Data Translation: Turn data into clear storylines, drivers/root causes, and "why this matters" narratives.

Briefs: Develop talking points for the CISO / CIO / CRO.

Challenge Narratives: Challenge owners' narratives when they are unsupported or inconsistent with data.

Issues Data Quality, Evidence & Defensibility

Evidence Trails: Own reconciliation between systems-of-record and reports, data quality checks, and audit-ready documentation.

Standard Definitions: Maintain rules for aging calculations, breach logic, and closure evidence.

Continuous Improvement & Automation Enablement

Optimization: Improve visuals/templates and automate reporting feeds (e.g., Archer, ServiceNow IRM/GRC).

Dashboards: Define requirements for analytics (not responsible for building ETL pipelines).

 
qualifications:
MUST-HAVE Hard Skills:

1.) 8+ years of experience in cyber/technology risk, issues management, audit reporting, cyber GRC, or enterprise operational risk.

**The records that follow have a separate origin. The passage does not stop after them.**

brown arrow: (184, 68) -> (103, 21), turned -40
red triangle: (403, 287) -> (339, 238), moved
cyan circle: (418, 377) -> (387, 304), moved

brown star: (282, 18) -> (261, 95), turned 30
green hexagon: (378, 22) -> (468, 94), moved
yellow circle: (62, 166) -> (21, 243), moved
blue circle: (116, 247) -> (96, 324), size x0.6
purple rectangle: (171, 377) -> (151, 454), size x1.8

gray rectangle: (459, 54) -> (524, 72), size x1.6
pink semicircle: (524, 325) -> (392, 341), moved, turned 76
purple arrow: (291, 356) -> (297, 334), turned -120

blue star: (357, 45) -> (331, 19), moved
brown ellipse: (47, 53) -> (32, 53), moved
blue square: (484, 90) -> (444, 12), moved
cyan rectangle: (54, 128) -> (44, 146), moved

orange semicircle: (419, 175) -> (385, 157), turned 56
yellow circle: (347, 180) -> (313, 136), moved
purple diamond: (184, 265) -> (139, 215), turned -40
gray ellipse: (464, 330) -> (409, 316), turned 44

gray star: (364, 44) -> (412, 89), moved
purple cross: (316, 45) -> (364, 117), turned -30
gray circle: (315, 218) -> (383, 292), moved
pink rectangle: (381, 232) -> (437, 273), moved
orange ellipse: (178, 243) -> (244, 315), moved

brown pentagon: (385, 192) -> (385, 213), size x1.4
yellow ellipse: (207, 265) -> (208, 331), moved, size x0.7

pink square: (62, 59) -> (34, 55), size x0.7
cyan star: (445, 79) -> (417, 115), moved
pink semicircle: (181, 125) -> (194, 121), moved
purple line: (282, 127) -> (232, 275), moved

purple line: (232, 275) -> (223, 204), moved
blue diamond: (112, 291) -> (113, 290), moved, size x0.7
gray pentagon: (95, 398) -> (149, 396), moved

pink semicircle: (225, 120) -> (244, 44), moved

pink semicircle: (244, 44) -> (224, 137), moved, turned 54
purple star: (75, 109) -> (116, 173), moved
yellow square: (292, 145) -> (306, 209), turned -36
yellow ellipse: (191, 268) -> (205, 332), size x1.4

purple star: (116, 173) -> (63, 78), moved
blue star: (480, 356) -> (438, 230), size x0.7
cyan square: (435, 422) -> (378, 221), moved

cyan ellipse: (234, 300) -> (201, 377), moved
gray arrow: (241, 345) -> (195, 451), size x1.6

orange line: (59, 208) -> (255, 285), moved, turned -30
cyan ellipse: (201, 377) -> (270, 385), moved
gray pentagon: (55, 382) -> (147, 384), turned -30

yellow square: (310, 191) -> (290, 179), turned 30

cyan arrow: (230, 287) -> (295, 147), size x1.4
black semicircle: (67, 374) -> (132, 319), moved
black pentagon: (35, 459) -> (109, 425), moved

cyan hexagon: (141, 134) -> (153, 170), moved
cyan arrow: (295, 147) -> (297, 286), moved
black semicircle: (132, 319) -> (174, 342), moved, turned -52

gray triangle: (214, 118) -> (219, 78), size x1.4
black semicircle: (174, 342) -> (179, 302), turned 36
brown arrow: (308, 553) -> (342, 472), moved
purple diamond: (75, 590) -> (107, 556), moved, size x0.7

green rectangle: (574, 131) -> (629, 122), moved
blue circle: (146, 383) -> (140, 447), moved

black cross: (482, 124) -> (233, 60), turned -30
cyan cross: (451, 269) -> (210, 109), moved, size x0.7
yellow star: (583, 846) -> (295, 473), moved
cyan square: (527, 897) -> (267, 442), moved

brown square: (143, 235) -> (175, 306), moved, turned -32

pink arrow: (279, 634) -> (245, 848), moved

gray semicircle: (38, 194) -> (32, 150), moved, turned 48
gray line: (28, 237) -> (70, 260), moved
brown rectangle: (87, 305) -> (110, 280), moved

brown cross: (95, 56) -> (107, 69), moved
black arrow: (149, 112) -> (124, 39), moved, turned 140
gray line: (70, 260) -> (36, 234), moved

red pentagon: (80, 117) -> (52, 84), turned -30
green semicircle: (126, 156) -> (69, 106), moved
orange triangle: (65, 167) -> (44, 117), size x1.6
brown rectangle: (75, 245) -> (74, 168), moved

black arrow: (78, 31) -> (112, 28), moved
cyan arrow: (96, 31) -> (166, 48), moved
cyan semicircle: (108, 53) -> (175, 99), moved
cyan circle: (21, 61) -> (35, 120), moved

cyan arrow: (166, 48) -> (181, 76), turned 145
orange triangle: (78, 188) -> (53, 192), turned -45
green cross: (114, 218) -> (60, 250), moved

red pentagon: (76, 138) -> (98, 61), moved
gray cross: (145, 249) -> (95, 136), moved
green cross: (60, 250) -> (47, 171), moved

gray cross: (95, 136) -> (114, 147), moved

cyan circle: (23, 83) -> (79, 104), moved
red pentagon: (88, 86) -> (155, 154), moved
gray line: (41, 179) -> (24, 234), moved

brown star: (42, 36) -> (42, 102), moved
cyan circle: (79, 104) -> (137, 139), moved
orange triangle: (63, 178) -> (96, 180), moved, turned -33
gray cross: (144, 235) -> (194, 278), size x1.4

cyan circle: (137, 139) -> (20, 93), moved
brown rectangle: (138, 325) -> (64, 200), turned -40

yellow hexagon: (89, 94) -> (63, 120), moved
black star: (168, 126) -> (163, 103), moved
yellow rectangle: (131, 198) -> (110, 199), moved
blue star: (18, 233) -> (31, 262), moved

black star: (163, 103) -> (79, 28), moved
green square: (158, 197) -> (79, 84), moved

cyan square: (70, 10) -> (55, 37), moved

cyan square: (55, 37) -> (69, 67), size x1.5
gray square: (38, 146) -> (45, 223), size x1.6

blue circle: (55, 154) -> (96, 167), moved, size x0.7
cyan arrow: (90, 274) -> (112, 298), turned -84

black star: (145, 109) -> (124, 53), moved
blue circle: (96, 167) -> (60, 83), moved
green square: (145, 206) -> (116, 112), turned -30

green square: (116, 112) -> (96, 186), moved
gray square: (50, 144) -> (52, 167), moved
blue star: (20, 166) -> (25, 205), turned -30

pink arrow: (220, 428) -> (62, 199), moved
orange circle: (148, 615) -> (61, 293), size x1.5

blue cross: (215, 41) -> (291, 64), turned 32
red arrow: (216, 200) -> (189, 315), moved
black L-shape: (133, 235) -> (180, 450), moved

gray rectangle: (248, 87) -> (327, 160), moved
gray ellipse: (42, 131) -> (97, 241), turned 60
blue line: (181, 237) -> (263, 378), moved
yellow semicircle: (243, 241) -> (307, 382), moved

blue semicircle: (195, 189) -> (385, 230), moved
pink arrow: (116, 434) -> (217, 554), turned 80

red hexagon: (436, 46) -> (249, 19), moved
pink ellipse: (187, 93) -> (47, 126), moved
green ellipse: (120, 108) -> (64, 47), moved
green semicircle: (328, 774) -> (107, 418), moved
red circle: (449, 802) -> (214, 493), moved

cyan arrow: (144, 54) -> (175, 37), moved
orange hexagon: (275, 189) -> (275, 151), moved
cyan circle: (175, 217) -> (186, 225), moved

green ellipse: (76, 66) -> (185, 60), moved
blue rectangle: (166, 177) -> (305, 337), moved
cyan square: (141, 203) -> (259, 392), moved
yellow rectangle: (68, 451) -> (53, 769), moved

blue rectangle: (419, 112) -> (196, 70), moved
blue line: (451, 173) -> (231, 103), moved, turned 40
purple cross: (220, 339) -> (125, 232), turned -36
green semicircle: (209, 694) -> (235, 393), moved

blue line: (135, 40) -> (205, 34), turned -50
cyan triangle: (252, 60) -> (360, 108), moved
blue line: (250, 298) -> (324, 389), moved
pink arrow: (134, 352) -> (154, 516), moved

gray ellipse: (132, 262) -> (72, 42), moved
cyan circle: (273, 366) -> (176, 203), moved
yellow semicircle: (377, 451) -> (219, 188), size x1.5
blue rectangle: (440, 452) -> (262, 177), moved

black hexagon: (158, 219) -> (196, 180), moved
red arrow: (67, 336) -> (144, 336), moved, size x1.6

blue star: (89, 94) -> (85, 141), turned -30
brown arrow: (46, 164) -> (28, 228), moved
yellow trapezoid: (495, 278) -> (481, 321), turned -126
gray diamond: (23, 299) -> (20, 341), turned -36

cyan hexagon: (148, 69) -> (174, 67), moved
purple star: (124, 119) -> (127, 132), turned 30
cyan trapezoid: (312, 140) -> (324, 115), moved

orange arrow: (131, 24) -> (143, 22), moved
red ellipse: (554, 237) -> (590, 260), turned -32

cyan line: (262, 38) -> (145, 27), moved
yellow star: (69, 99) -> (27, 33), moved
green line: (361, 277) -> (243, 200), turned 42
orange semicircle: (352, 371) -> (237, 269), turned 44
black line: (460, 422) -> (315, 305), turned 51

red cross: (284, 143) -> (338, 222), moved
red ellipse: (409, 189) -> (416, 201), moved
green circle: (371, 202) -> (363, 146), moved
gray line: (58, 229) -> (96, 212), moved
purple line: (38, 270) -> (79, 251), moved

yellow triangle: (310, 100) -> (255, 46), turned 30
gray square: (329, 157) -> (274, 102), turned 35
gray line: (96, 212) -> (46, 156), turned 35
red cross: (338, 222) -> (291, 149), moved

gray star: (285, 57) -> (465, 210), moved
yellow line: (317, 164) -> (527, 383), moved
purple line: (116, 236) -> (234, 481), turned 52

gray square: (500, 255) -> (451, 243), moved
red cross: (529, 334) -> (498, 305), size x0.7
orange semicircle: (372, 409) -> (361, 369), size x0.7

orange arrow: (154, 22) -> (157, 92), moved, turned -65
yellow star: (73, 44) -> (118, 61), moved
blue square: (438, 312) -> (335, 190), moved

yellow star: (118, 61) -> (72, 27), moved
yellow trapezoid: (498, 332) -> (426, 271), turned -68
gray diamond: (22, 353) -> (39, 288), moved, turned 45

2.) Demonstrated experience building leadership reporting packs for:

 issue health

 audit/regulatory outcomes

 control performance and remediation execution tracking

3.) Strong understanding of:

 issues management lifecycle (identify → validate → remediate → verify/close)

 CAP governance

 issue severity rating frameworks

 risk/control relationships and materiality

SOFT SKILLS:

1.) Exceptional written communication and storytelling skills (ability to produce executive-ready narratives).

2.) Strong executive presence with the ability to challenge and influence senior stakeholders.

3.) Strong attention to detail

NICE-TO-HAVE

1.) Experience working in a 3LoD operating model in a highly regulated environment (financial services/insurance/healthcare).

2.) Familiarity with control frameworks:

 NIST 800-53 / NIST CSF

 ISO 27001

 COBIT

3.) Tooling exposure:

 Archer / ServiceNow IRM / MetricStream

 Jira for engineering remediation tracking

 Power BI/Tableau (consumption and report formatting)

4.) Certifications (nice-to-have):

 CRISC, CISA, CISSP, CISM


Equal Opportunity Employer: Race, Color, Religion, Sex, Sexual Orientation, Gender Identity, National Origin, Age, Genetic Information, Disability, Protected Veteran Status, or any other legally protected group status.

At Randstad Digital, we welcome people of all abilities and want to ensure that our hiring and interview process meets the needs of all applicants. If you require a reasonable accommodation to make your application or interview experience a great one, please contact HRsupport@randstadusa.com.

Pay offered to a successful candidate will be based on several factors including the candidate's education, work experience, work location, specific job duties, certifications, etc. In addition, Randstad Digital offers a comprehensive benefits package, including: medical, prescription, dental, vision, AD&D, and life insurance offerings, short-term disability, and a 401K plan (all benefits are based on eligibility).

This posting is open for thirty (30) days.